Danielle Madeira organized a party for Obama in 2012
Danielle Madeira organized a party for Obama in 2012

Outside Lands has a charitable arm.

Yes, those charities often contain a music element such as UCSF Benioff Children’s Hospital’s music therapy program, which Gregg and Laura Perloff support. That program helps kids with physical or mental trauma through music. Others are Creativity Explored, Youth Arts Exchange, the Richmond Neighborhood Center, the San Francisco Community Music Center, Women’s Audio Mission, the Bay Area Girls That Rock Camp.

You’ve crafted a unique role for yourself in the music industry. Can you describe your work?

I find event opportunities where we can get involved, whether it’s for a company like Pixar renting our venues such as the Fox Theater for a premiere party or an expensive birthday with a name band. Or for fundraisers—we pull it together. We integrate our production skills, connections, and talent relationships to create unique events.

What do you love about the music industry?

The people. The common bond is that we love live music. For me a live music event is like church, where there’s an energy exchange between like-minded people. Everybody speaks a similar language. I still like finding out about new bands.

Madeira and her two boys
Madeira and her two boys

Did you really organize a party for Barack Obama?

In 2012 the DNC called me and ended up picking the Fox Theater to do a big multi-level fund raiser within the building. I was fortunate to be part of the organizing team. I love him.

What’s he like?

The coolest, nicest, most charming guy. I was bummed not to meet Michelle. She wasn’t able to attend. Everyone said if you like POTUS you’re really going to love FLOTUS. She seems amazing.

What’s another favorite event that stands out?

In 2017, after the North Bay fires, the Band Together Bay Area concert came together as a fundraiser for the Tipping Point Emergency Relief Fund.

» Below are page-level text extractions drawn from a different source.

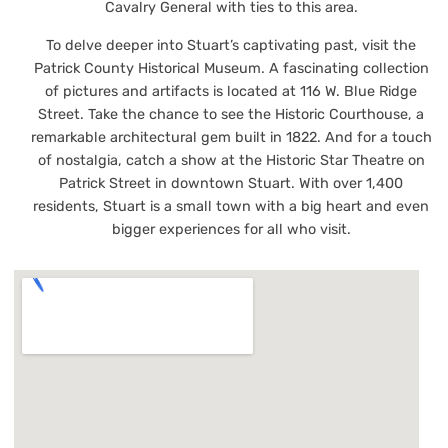
Cavalry General with ties to this area.
To delve deeper into Stuart’s captivating past, visit the
Patrick County Historical Museum. A fascinating collection
of pictures and artifacts is located at 116 W. Blue Ridge
Street. Take the chance to see the Historic Courthouse, a
remarkable architectural gem built in 1822. And for a touch
of nostalgia, catch a show at the Historic Star Theatre on
Patrick Street in downtown Stuart. With over 1,400
residents, Stuart is a small town with a big heart and even
bigger experiences for all who visit.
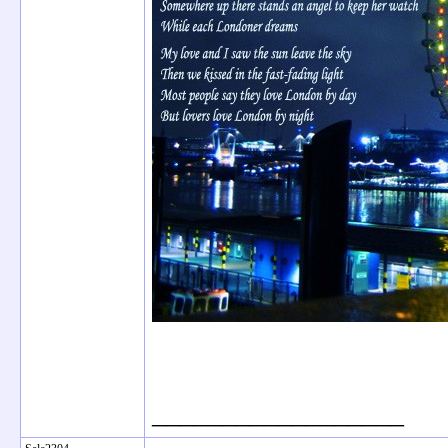
__________________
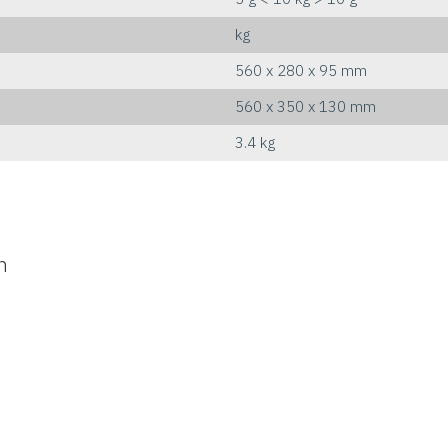
kg
560 x 280 x 95 mm
560 x 350 x 130 mm
3.4 kg
n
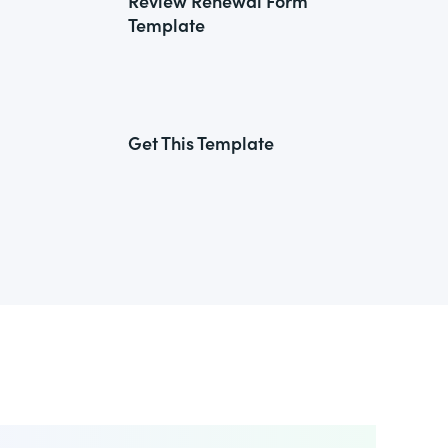
Review Renewal Form
Template
Get This Template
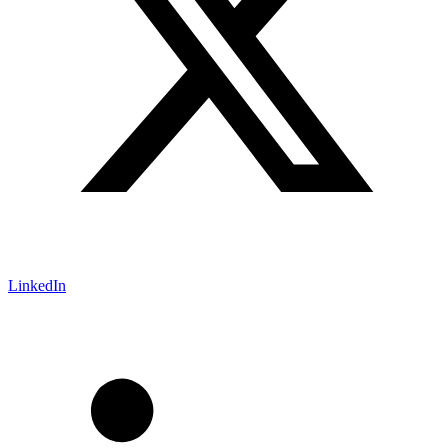
LinkedIn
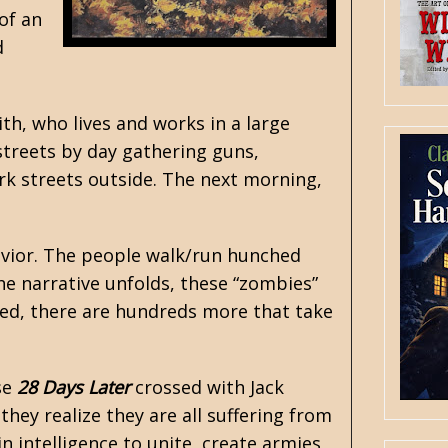
of an
d
th, who lives and works in a large
streets by day gathering guns,
k streets outside. The next morning,
avior. The people walk/run hunched
he narrative unfolds, these “zombies”
led, there are hundreds more that take
se
28 Days Later
crossed with
Jack
hey realize they are all suffering from
 intelligence to unite, create armies,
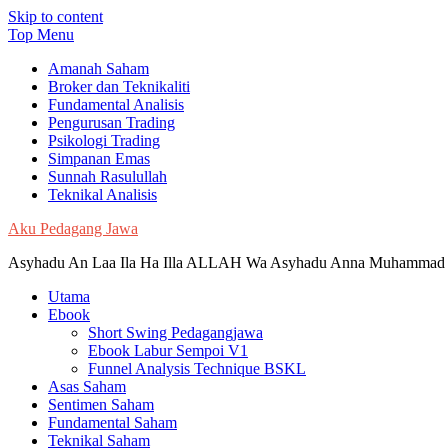
Skip to content
Top Menu
Amanah Saham
Broker dan Teknikaliti
Fundamental Analisis
Pengurusan Trading
Psikologi Trading
Simpanan Emas
Sunnah Rasulullah
Teknikal Analisis
Aku Pedagang Jawa
Asyhadu An Laa Ila Ha Illa ALLAH Wa Asyhadu Anna Muhammad 
Utama
Ebook
Short Swing Pedagangjawa
Ebook Labur Sempoi V1
Funnel Analysis Technique BSKL
Asas Saham
Sentimen Saham
Fundamental Saham
Teknikal Saham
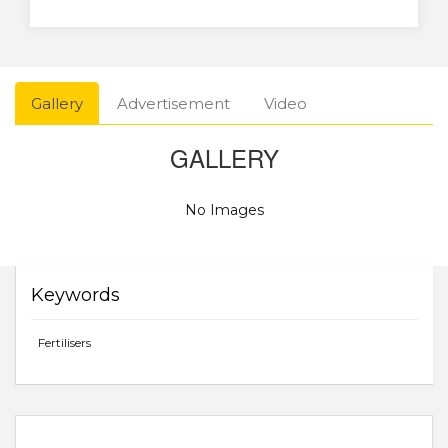
Gallery
Advertisement
Video
GALLERY
No Images
Keywords
Fertilisers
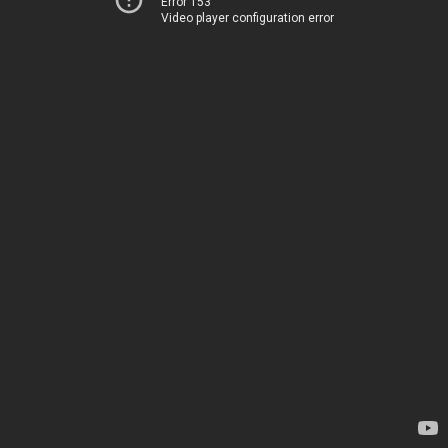
Error 153
Video player configuration error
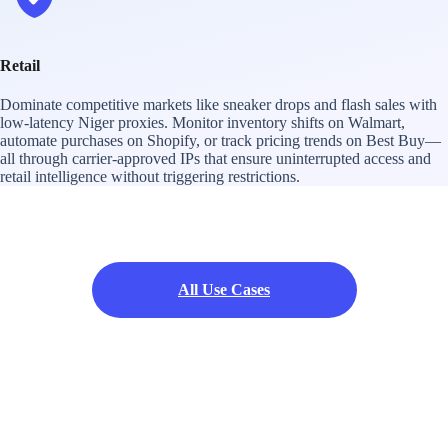
Retail
Dominate competitive markets like sneaker drops and flash sales with
low-latency Niger proxies. Monitor inventory shifts on Walmart,
automate purchases on Shopify, or track pricing trends on Best Buy—
all through carrier-approved IPs that ensure uninterrupted access and
retail intelligence without triggering restrictions.
All Use Cases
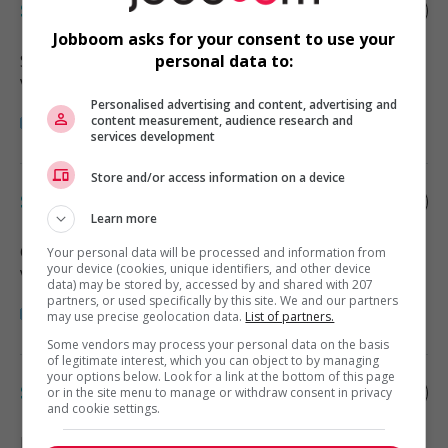
Store manager - retail
Jobboom asks for your consent to use your
Surrey
, BC
personal data to:
Vente, achat et service à la clientèle
Personalised advertising and content, advertising and
content measurement, audience research and
services development
Store and/or access information on a device
Store manager - retail
Learn more
Garibaldi Highlands
, BC
Your personal data will be processed and information from
your device (cookies, unique identifiers, and other device
Vente, achat et service à la clientèle
data) may be stored by, accessed by and shared with 207
partners, or used specifically by this site. We and our partners
may use precise geolocation data.
List of partners.
Some vendors may process your personal data on the basis
of legitimate interest, which you can object to by managing
your options below. Look for a link at the bottom of this page
Store manager - retail
or in the site menu to manage or withdraw consent in privacy
and cookie settings.
Burnaby
, BC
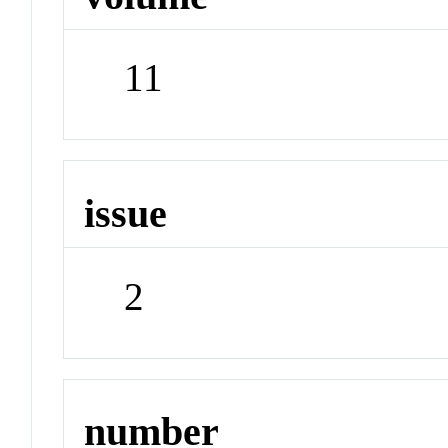
11
issue
2
number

It was at AT&T Park with Dead and Company, Dave Matthews, Metallica, and others. We worked together with Live Nation, which was amazing, and Marc Benioff and the Salesforce team. It all required last-minute quick thinking for a greater cause that raised $17 million. Energetically it was very hope ful—about how we can work together to help our community.

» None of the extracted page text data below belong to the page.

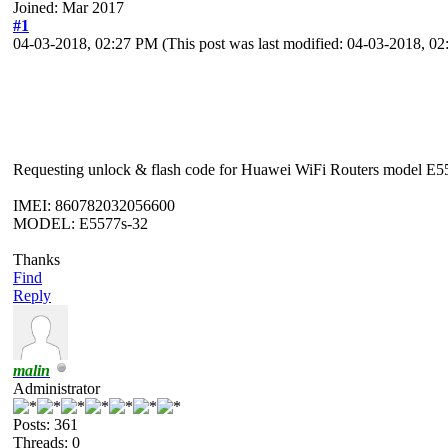
Joined: Mar 2017
#1
04-03-2018, 02:27 PM
(This post was last modified: 04-03-2018, 
Requesting unlock & flash code for Huawei WiFi Routers model E55
IMEI: 860782032056600
MODEL: E5577s-32
Thanks
Find
Reply
malin
Administrator
Posts: 361
Threads: 0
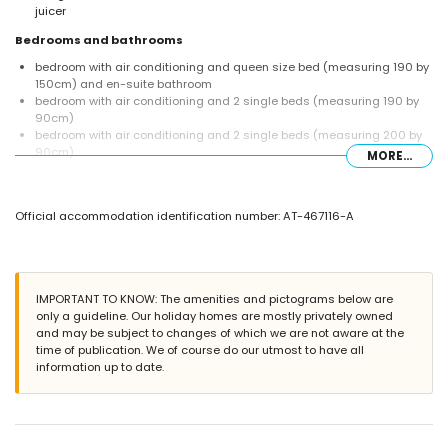
juicer
Bedrooms and bathrooms
bedroom with air conditioning and queen size bed (measuring 190 by
150cm) and en-suite bathroom
bedroom with air conditioning and 2 single beds (measuring 190 by
90cm)
bedroom with air conditioning and 2 single beds (measuring 200 by
90cm)
MORE...
en-suite bathroom with single washbasin, bath, shower, and toilet
bathroom with single washbasin, bath/shower combination, and toilet
Exterior of the villa
Official accommodation identification number: AT-467116-A
large and enclosed plot
heated private pool measuring 10m x 5m and 2m deep
beautiful lawned garden with gravel, trees, and garden furniture with
sunbeds
IMPORTANT TO KNOW: The amenities and pictograms below are
covered terrace
only a guideline. Our holiday homes are mostly privately owned
barbecue
and may be subject to changes of which we are not aware at the
3 private parking spaces
time of publication. We of course do our utmost to have all
information up to date.
More information
nearest town: Javea (within 5 kilometres of the villa)
nearest riverbank or shore: Mediterranean Sea, Javea (within 5
kilometres of the villa)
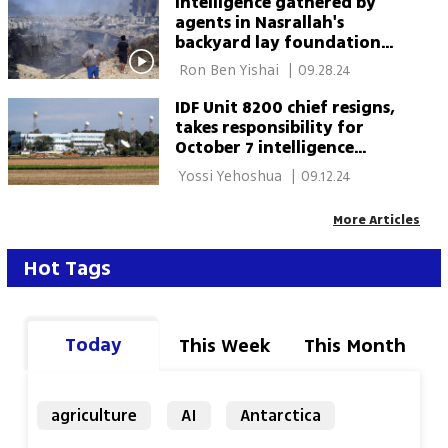
Intelligence gathered by
agents in Nasrallah's
backyard lay foundation
for his assassination
 Ron Ben Yishai 
|
09.28.24
IDF Unit 8200 chief resigns,
takes responsibility for
October 7 intelligence
breakdown
 Yossi Yehoshua 
|
09.12.24
More Articles
Hot Tags
Today
This Week
This Month
agriculture
AI
Antarctica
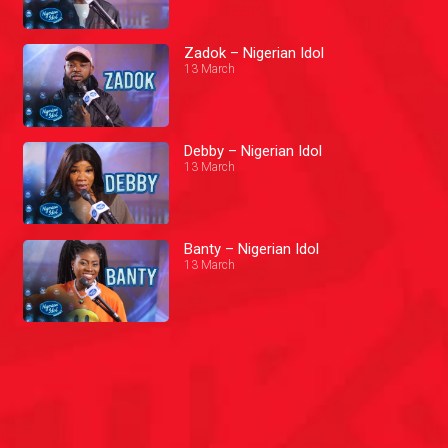
Zadok – Nigerian Idol
13 March
Debby – Nigerian Idol
13 March
Banty – Nigerian Idol
13 March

You work with so many creative people, yet we’re all creative. What is your personal brand of creativity?

I have a sense of knowing how to pair other peoples’ different talents, offstage and onstage, to make an event come together—within a budget. That’s especially important for a fundraiser.

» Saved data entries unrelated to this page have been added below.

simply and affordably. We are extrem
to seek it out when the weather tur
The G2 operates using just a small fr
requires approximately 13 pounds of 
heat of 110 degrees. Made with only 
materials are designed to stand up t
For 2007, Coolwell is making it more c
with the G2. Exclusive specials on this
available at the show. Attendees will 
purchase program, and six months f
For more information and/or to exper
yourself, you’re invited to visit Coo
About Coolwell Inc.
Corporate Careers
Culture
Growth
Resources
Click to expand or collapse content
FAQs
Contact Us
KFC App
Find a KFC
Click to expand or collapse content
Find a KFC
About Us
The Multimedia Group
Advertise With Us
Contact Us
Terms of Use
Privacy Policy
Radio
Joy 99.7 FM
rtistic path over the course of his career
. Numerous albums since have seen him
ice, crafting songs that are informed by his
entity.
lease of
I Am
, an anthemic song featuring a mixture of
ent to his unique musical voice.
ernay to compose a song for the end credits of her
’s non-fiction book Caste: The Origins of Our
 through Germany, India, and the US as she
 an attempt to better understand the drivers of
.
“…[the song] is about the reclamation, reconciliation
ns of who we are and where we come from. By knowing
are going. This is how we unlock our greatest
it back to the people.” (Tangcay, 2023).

What are your creative aspirations?

I would love to write a book. I love stories. I’ve kept journals since I was six and have stories. [laughs] My kids are getting to reading age so I need to lock those up.

How do you balance work and being a single mama raising two kids?

Good question. I’ve got a great ex-husband who’s an amazing dad. Between kids’ birth day parties and then changing into heels and a blazer for evening concerts I am starting to show wrinkles from lack of sleep.

How did growing up in Oklahoma affect you?

I am proud of my Midwest landscapes. I went to college in Kansas. It goes a bit slower there. I really appreciate that in the fast pace of San Francisco.

You have a yoga practice.

Yes, it’s important—and meditation—and needs to be more frequent [laughs]. Yoga Flow on Ocean Avenue in SF is one of my favorite places to zen-out for 90 minutes.

Can you share a message, particularly to young people, who are trying to find their path in the arts?

You have to have tenacity—and patience. See where your passion leads and follow it. It’s not going to happen immediately but eventually it works out.

Rob Sidon is publisher and editor-in-chief of Common Ground.